INGREDIENTS
2 cups quinoa, cooked (sub cauliflower rice)
½ cup white onion, chopped
1 garlic clove, minced
1 can chickpeas
½ -1 cup chicken broth
1 cup chicken breast, cooked and chopped (sub grass fed organic steak)
2 cups fresh spinach, packed
3 Tbsp garlic olive oil (sub harissa olive oil)
TOPPINGS
1 Tbsp green onions, sliced (sub jalapeño, deseeded and diced)
2 Tbsp gluten free soy sauce (sub coconut aminos)
Fried egg (optional)
Hot sauce
JF Universal Salt, to taste
PROCESS
In a large sauté pan heat 2 tbs olive oil and sauté onion and drained chickpeas over medium/high heat till they are a nice charred golden brown.
Turn down heat to medium and add garlic and a touch of oil. Continue to saute until garlic is just heated and cooked. Make sure not to burn the garlic.
Add spinach until wilted. Combine quinoa and add the extra oil. If needed add some broth for moisture. Deglaze the pan with the broth by turning up the heat and let all the flavors come together.

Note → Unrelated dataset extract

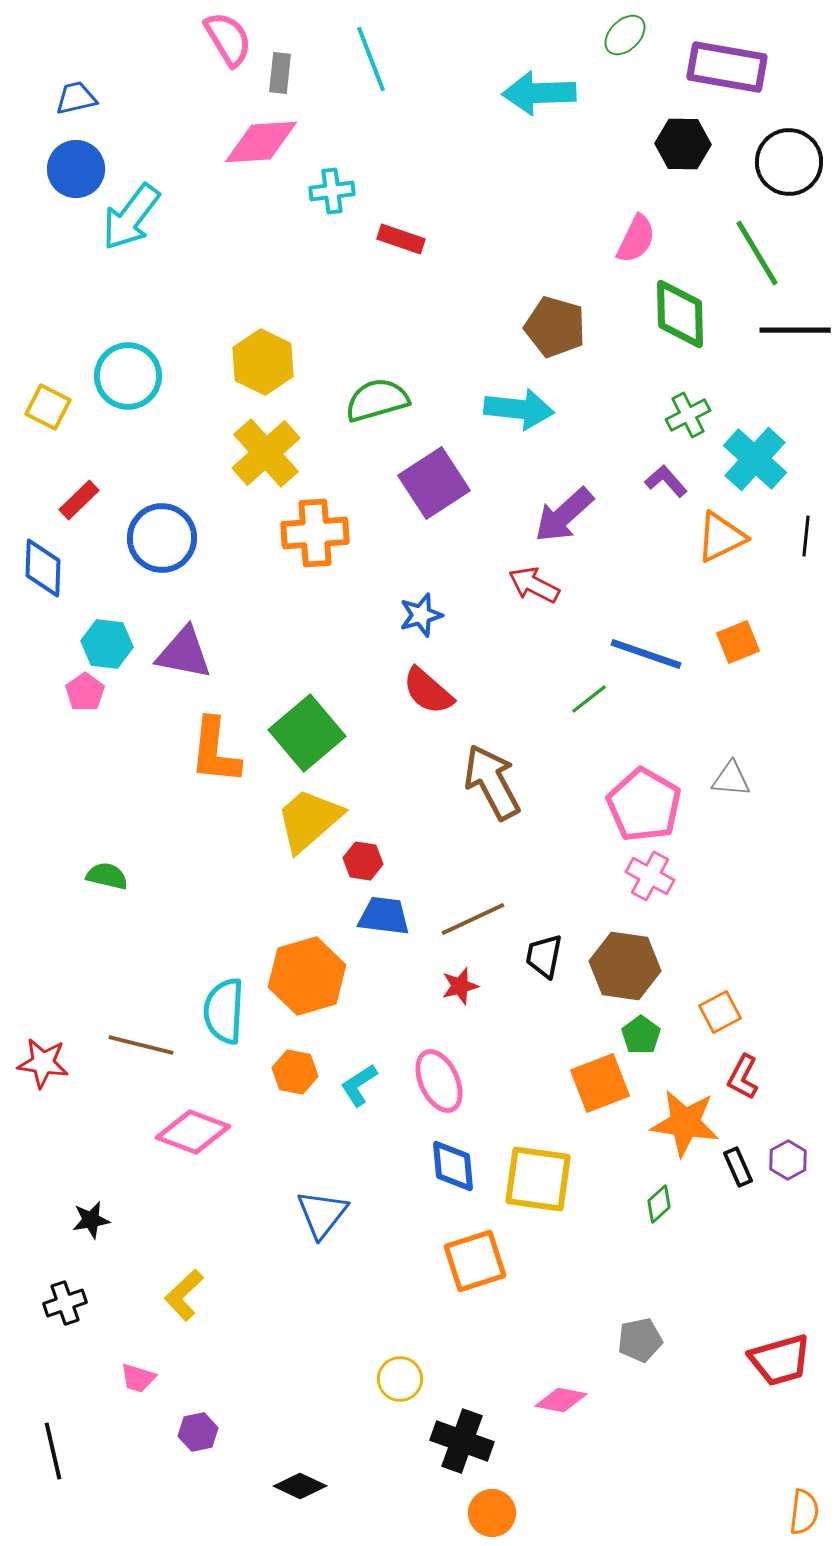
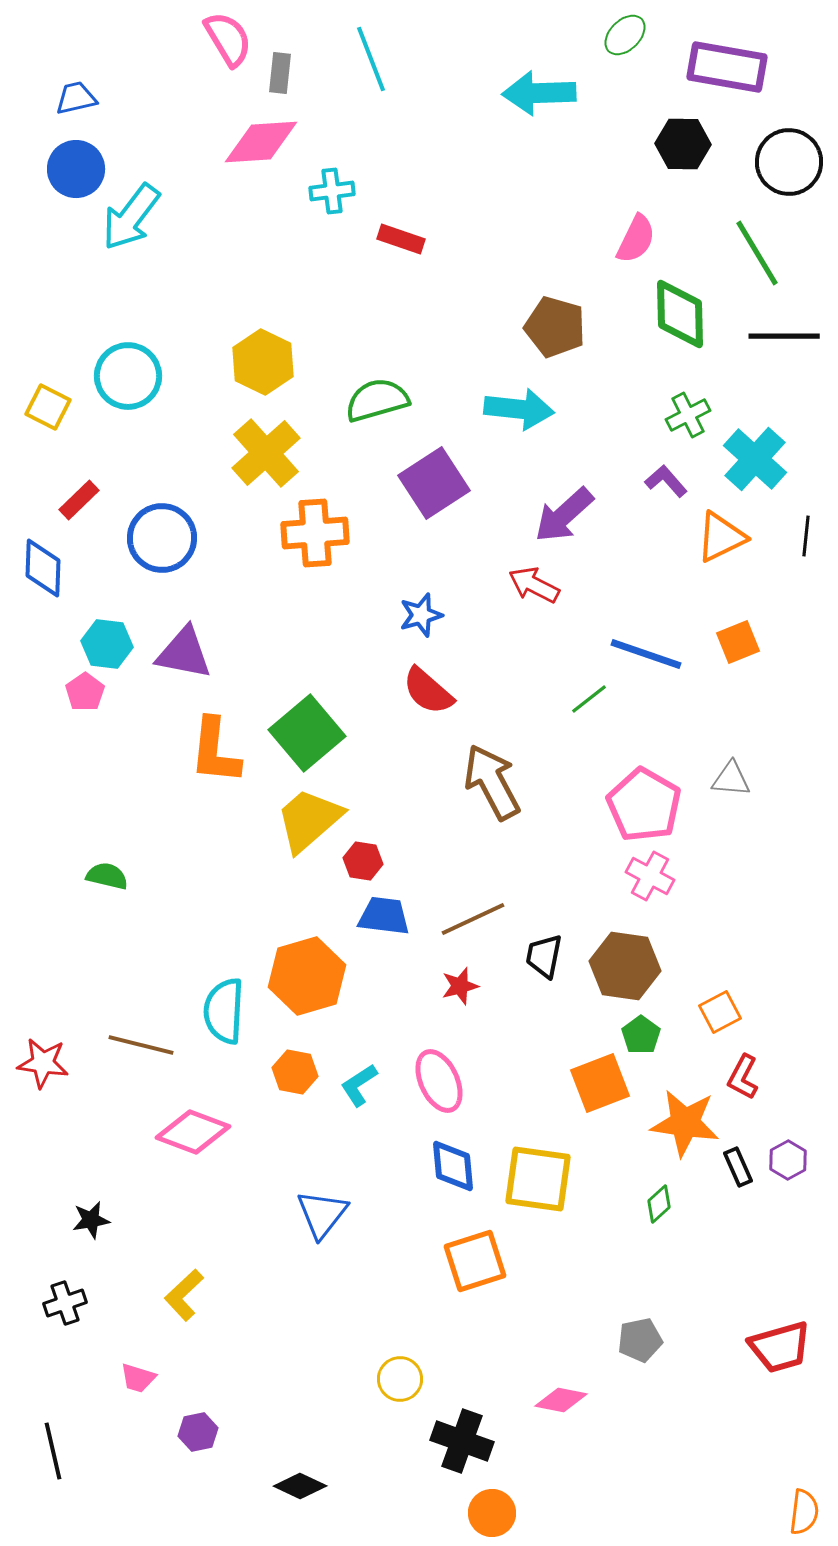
black line at (795, 330): moved 11 px left, 6 px down
red trapezoid at (780, 1360): moved 13 px up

At this point of you don't think you will eat entire portion remove some before adding protein. Once the moisture is absorbed, add the cooked protein and season with salt and pepper.
Plate with spicy hot sauce on top and green onion. For extra protein, a fried egg is an awesome addition on top.
Leftovers without protein can be combined and refrigerated with a simple vinaigrette of your choice and a handful of dried cranberries for an awesome cold grain salad for the next day.